いつかは離れるだろうと思って疎かにしてきたツケか・・・今更だが、もうちょいしっかりやっておくべきだったな。
『だが、攻略法がないわけじゃあないだろ』
「ないこたない、が」
ヤツのターゲットの選考基準がざっくり分かった。これはこれでありがたい情報だ。
だが、やることは変わらない。
とにかく罠にハメること。これが最優先だ。
大きい音を出すか出さないかより、あの機動力を抑え込まないことには接近戦を仕掛けられない。
罠を張ってハメる。そこから一気に袋叩き。
やることは変わらない!
『俺もヤツに攻撃を加える。
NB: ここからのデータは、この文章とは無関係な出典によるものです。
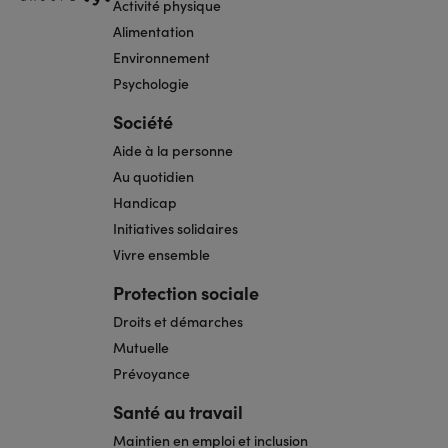
Activité physique
Alimentation
Environnement
Psychologie
Société
Aide à la personne
Au quotidien
Handicap
Initiatives solidaires
Vivre ensemble
Protection sociale
Droits et démarches
Mutuelle
Prévoyance
Santé au travail
Maintien en emploi et inclusion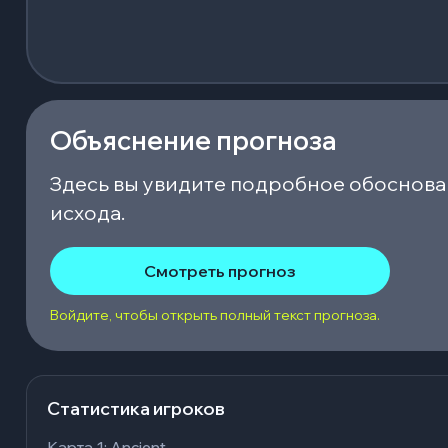
Объяснение прогноза
Здесь вы увидите подробное обоснова
исхода.
Смотреть прогноз
Войдите, чтобы открыть полный текст прогноза.
Статистика игроков
Карта 1: Ancient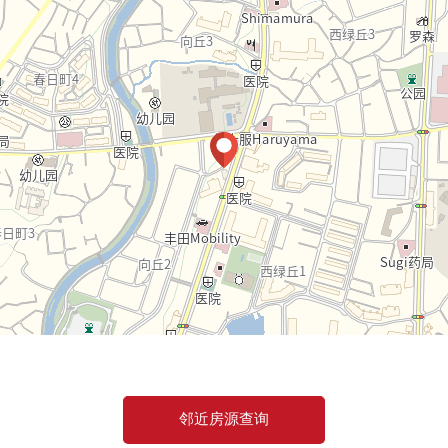
邻近房源查询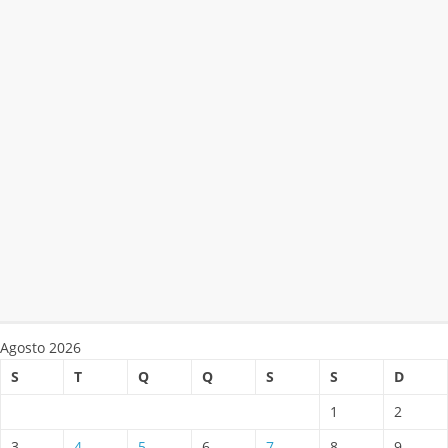
Agosto 2026
S
T
Q
Q
S
S
D
1
2
3
4
5
6
7
8
9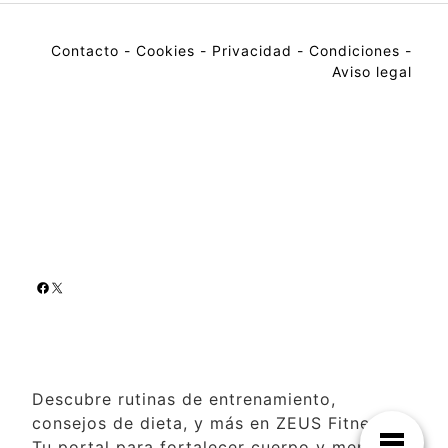
Contacto
-
Cookies
-
Privacidad
-
Condiciones
-
Aviso legal
Descubre rutinas de entrenamiento,
consejos de dieta, y más en ZEUS Fitness.
Tu portal para fortalecer cuerpo y mente al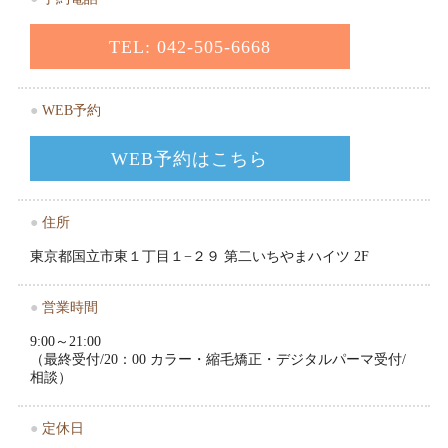
TEL: 042-505-6668
●
WEB予約
WEB予約はこちら
●
住所
東京都国立市東１丁目１−２９ 第二いちやまハイツ 2F
●
営業時間
9:00～21:00
（最終受付/20：00 カラー・縮毛矯正・デジタルパーマ受付/
相談）
●
定休日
お前さんは仕掛けの準備をしろ』
「そうさせてもらう!」
木の陰に隠れてロープの準備を始めると、
「カアァァァァッ!!」
「ぎゃあああああ!!」
少し離れたところで、マーガレット陣営の誰かがぶっ飛ばされた。
「そこだな!」
光学迷彩で接近していたオニキスが、ナイフでグリーンコアトルの左翼を斬り付け、
「カアァァッ!?」
グリーンコアトルは体勢を崩した!
「ふんっ!!」
続けてナイフを突き出すが、
「カアッ!!」
グリーンコアトルは大きく後ろに跳んで避けた・・・!
「チッ」
追撃のナイフは察知されて避けられてしまったが、ナイフでも攻撃は通ることが分かった。
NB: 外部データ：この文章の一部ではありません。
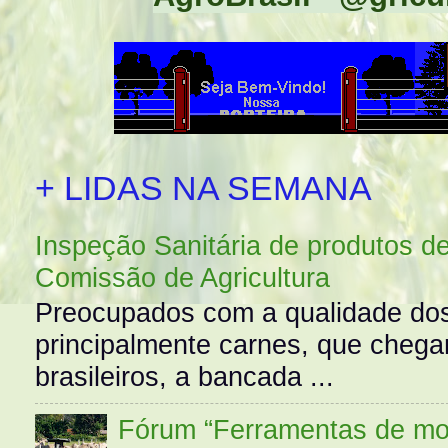
+ LIDAS NA SEMANA
Inspeção Sanitária de produtos d
Comissão de Agricultura
Preocupados com a qualidade dos
principalmente carnes, que cheg
brasileiros, a bancada ...
Fórum “Ferramentas de mo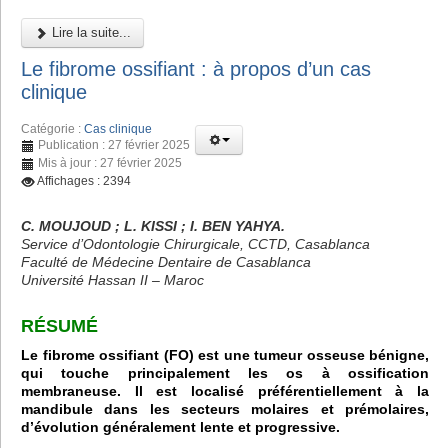
Lire la suite...
Le fibrome ossifiant : à propos d’un cas
clinique
Catégorie :
Cas clinique
Publication : 27 février 2025
Mis à jour : 27 février 2025
Affichages : 2394
C. MOUJOUD ; L. KISSI ; I. BEN YAHYA.
Service d’Odontologie Chirurgicale, CCTD, Casablanca
Faculté de Médecine Dentaire de Casablanca
Université Hassan II – Maroc
RÉSUMÉ
Le fibrome ossifiant (FO) est une tumeur osseuse bénigne,
qui touche principalement les os à ossification
membraneuse. Il est localisé préférentiellement à la
mandibule dans les secteurs molaires et prémolaires,
d’évolution généralement lente et progressive.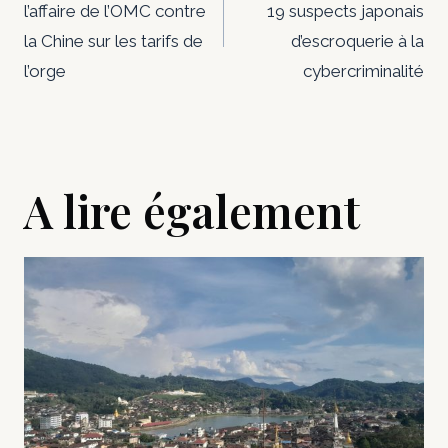
l’affaire de l’OMC contre
19 suspects japonais
l’article
la Chine sur les tarifs de
d’escroquerie à la
l’orge
cybercriminalité
A lire également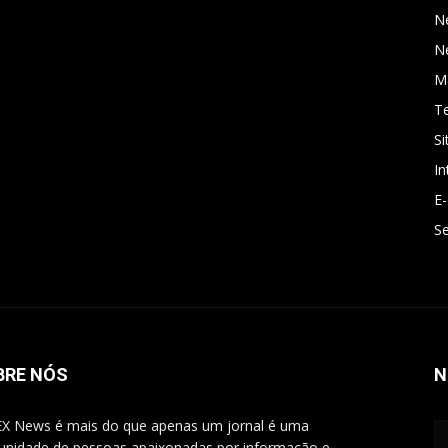
N
N
Ma
T
Si
In
E
Se
BRE NÓS
N
X News é mais do que apenas um jornal é uma
nidade de pessoas apaixonadas por informação e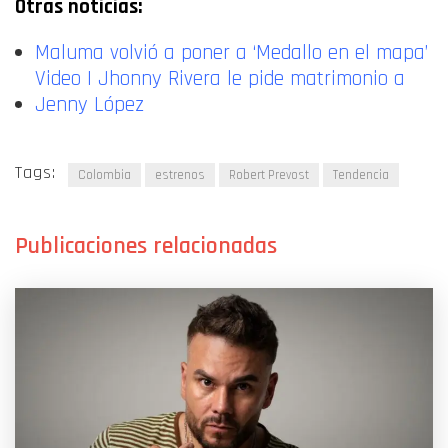
Otras noticias:
Maluma volvió a poner a ‘Medallo en el mapa’
Video | Jhonny Rivera le pide matrimonio a
Jenny López
Tags:
Colombia
estrenos
Robert Prevost
Tendencia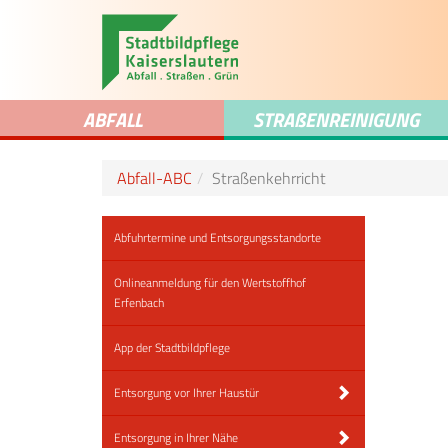
ABFALL
STRA
ß
ENREINIGUNG
Abfall-ABC
Straßenkehrricht
Abfuhrtermine und Entsorgungsstandorte
Onlineanmeldung für den Wertstoffhof
Erfenbach
App der Stadtbildpflege
Entsorgung vor Ihrer Haustür
Entsorgung in Ihrer Nähe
それに、あいつも接近されると困るからか、距離を取ることも見れた。
こっちの体力に限りがある以上、やっぱり長期戦はできない・・・
さっさと罠に掛けないことには・・・!
「どけ!!」
「むっ?」
ロープの準備を始めた直後、オニキスがいる方で面倒なことが起こった。
マイコ―だ。
オニキスを押し退けて、大暴れしているグリーンコアトルに突っ込んでいく・・・?
「何やってんだ、あいつ・・・」
人間が一人走って突っ込んでいったところで、あっちの機動力のほうが勝ってるわけだし、追いつくのが難しい。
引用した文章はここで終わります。